You need to infect yourself again, if that happens, you've probably not learned from the last time.

The question isn't what stops them from locking it again, you need to adapt, there is no magic involved, just be cautious and if you aren't sure, don't click it!

[steven36]

1 hour ago, Cerberus said:

Think the biggest threat now days is ransomeware.  I do not consider this type of attack even in the same ballpark as malware, spyware, etc.  Periodic backup and reinstall 20 mins later backup and running so this is no big threat.  BUT ransomeware is scary.  This happened to a friend of mine.  He had a HP lappy with 8.1 on it and I guess from what M$ said HP used the same key too many times in the bios and some got locked out of the computer via M$ type ransomeware.  He had to buy another lappy, Dell this time but surprised me that M$ is using a similar method in order to lock out ppl.  This is ransomeware no matter what M$ calls it.  I have seen other types of ransomware where some was told to send money in order to unlock it.  Even OEM's say to pay it if you want your computer back.  Now this bring up another question in my head, what is to stop them from locking it again?  lol  I know I laughed while typing this but seriously, whats to stop them?  Seems once infected it is h*ll to get rid of, if you can.

If i was to ever catch ransomware witch I never have knock on wood ,  id just pull out my DVD and reformat . I back up what i want too keep once a day on a external  HDD and unplug it . But its not so easy for me if it happen on this system Id have to reinstall all 3  O/S because I'm triple booting O/S if one would get zaped I redo all of them .so it would take me more like 60 min or longer ,

 

Sometimes i reinstall every thing to change stuff around anyways for the fun of it if I get bored . But  for someone that's not use to reformatting  and stuff  it would be scary  lol.  I lost windows 8.1 on this PC when my HHD went bad  but lucky  for me i had Windows 10 installed  on it and has Digital entitlement it reactivated fine after changing it. out.
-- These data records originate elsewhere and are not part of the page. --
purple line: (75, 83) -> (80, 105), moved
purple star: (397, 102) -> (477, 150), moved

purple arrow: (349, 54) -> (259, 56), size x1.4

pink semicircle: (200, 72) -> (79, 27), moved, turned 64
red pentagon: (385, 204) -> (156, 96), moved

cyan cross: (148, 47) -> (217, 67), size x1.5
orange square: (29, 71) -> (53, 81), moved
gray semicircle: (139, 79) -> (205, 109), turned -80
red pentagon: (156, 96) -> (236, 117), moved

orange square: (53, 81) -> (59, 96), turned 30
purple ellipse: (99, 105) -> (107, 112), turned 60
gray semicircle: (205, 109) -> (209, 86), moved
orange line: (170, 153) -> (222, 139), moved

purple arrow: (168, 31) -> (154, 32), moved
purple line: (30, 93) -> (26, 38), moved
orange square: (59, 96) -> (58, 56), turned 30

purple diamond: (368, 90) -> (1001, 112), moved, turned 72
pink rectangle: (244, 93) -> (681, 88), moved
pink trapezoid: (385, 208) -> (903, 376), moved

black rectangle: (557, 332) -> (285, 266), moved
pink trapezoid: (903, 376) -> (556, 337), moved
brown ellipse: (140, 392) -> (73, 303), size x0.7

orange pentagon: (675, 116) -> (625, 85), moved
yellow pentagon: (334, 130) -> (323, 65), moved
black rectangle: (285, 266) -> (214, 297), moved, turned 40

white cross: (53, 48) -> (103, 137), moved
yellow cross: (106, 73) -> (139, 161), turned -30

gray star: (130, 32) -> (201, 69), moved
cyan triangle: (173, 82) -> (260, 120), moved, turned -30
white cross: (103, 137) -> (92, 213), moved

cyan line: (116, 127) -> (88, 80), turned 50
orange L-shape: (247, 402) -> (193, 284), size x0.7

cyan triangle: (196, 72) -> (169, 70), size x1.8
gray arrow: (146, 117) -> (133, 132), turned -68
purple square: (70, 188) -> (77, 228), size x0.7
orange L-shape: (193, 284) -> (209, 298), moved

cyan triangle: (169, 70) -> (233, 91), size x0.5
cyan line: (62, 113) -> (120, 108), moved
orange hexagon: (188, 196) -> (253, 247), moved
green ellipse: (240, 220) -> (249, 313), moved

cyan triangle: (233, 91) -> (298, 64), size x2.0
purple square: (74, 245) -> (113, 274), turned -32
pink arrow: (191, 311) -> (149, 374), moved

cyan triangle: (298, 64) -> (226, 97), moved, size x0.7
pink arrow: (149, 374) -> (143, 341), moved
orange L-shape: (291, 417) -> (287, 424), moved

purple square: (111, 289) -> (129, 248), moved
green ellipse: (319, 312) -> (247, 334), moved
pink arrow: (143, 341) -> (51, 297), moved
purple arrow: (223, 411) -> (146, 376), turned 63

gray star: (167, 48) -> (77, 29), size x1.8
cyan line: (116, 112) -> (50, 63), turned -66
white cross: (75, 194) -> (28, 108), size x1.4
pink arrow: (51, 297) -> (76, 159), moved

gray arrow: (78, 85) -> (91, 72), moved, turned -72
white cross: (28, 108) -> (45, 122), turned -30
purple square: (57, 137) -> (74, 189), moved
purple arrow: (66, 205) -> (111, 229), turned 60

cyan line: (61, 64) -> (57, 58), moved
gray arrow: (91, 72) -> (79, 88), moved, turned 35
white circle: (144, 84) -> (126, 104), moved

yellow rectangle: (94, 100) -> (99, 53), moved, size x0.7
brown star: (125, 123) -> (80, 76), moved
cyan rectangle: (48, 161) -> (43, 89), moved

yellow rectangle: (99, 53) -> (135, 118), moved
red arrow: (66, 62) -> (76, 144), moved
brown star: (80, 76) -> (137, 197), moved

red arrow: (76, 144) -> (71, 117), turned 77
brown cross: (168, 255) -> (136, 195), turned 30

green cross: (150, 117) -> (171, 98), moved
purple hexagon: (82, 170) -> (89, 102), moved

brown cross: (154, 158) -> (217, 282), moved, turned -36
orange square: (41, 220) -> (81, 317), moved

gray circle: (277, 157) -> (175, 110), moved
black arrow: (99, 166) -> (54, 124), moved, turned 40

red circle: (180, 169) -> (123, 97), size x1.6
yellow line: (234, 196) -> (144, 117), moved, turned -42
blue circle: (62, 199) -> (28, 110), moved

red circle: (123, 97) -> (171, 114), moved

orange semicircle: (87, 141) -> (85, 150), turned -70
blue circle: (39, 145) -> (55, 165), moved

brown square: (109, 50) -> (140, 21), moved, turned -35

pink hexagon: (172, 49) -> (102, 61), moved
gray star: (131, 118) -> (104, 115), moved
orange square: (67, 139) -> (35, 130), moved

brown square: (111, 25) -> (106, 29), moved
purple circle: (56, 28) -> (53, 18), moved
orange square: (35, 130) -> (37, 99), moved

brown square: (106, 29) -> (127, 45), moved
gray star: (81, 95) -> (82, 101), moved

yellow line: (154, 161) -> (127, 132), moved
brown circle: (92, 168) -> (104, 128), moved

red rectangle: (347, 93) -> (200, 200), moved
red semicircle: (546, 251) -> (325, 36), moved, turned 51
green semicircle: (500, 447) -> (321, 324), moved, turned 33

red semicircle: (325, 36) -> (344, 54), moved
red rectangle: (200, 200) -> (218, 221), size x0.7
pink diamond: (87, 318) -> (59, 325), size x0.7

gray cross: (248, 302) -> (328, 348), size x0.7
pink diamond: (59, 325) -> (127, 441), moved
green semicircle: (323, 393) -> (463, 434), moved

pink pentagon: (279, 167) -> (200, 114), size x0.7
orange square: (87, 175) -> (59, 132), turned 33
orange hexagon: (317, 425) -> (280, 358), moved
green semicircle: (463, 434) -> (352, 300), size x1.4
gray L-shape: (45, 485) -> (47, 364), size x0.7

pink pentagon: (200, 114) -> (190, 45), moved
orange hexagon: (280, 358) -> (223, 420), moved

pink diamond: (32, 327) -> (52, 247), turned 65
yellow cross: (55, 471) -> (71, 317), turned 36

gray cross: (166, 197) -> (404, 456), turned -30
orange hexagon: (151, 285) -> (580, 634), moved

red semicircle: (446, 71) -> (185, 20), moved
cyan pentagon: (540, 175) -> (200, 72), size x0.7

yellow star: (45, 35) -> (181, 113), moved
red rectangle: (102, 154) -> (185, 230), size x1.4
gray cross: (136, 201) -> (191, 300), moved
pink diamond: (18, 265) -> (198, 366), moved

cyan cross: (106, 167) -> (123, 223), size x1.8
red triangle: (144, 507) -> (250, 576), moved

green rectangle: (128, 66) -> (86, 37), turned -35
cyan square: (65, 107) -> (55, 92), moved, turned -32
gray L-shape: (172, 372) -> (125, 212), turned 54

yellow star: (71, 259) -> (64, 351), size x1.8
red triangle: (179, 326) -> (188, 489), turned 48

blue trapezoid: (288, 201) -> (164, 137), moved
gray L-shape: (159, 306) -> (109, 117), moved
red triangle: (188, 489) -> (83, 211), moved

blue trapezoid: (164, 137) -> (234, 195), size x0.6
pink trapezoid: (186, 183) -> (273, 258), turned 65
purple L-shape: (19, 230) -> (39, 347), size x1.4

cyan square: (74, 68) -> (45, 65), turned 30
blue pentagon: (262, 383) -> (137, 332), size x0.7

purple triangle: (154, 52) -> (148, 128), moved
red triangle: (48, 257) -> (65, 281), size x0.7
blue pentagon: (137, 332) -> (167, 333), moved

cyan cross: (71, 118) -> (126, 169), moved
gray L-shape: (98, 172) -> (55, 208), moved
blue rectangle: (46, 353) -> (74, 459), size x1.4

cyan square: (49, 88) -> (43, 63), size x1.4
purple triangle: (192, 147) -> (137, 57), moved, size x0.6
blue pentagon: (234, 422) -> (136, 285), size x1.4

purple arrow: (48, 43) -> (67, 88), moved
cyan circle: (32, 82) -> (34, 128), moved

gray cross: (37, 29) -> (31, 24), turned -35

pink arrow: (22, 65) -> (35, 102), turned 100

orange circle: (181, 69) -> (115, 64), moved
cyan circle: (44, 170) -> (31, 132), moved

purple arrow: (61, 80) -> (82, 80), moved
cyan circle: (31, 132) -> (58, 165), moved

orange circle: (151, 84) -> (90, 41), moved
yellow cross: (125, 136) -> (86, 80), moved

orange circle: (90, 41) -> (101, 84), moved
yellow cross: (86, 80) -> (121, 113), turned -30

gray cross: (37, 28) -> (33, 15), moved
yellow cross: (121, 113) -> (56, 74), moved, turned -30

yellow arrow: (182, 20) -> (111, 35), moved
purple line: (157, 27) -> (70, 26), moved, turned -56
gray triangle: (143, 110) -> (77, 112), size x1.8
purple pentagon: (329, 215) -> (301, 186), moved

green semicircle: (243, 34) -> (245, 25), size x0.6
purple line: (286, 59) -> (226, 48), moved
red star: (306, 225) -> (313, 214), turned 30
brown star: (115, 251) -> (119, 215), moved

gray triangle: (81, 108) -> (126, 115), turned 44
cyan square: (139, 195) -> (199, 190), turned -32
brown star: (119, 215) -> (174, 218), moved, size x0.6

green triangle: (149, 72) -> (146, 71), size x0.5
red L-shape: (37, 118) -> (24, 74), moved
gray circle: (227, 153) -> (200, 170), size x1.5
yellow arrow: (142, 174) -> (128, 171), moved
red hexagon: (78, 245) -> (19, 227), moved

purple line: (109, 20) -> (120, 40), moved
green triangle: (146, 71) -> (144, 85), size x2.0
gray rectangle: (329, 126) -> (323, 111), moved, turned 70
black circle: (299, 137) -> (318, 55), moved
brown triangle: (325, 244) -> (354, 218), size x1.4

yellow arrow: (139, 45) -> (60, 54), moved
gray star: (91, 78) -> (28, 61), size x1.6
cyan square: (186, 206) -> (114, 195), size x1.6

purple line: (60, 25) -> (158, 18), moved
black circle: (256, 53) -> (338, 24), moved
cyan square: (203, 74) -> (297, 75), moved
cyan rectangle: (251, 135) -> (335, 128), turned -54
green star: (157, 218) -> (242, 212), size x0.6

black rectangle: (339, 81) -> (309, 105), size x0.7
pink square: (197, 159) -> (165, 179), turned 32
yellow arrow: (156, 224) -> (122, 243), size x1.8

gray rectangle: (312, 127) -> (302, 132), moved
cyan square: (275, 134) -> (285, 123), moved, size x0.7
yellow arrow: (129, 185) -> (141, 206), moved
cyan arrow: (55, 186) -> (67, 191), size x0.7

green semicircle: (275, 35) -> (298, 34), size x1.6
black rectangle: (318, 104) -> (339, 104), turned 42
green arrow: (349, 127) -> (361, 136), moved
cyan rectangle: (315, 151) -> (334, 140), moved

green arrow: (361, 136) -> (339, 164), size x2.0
I could always pirate Windows 8.1 with a Mac key if i had too lol .

 

Witch i didn't even bother to redo it too windows 10 tell a few weeks ago.  I just used Linux on this one, because I have other PCs with windows, but  I just deiced to started using windows and Linux  both on it lol .

[Cerberus]

4 hours ago, n0_risk! said:

You need to infect yourself again, if that happens, you've probably not learned from the last time.

The question isn't what stops them from locking it again, you need to adapt, there is no magic involved, just be cautious and if you aren't sure, don't click it!

You need to re-read my post again.  It wasnt me but friends which have no real tech background other then where is the any key. lol  I hate to say that about them but it is true.  lol  I havent had anything like that but I only go to a handful of sites that I trust so I am not really at risk.  I dont even look at email if I dont know the person, delete without question.  I am cautious, maybe a lil too much but that is ok.  I always backup.  In fact I am OCD about it.  lol  I keep nothing on my computers, nothing but the bare min.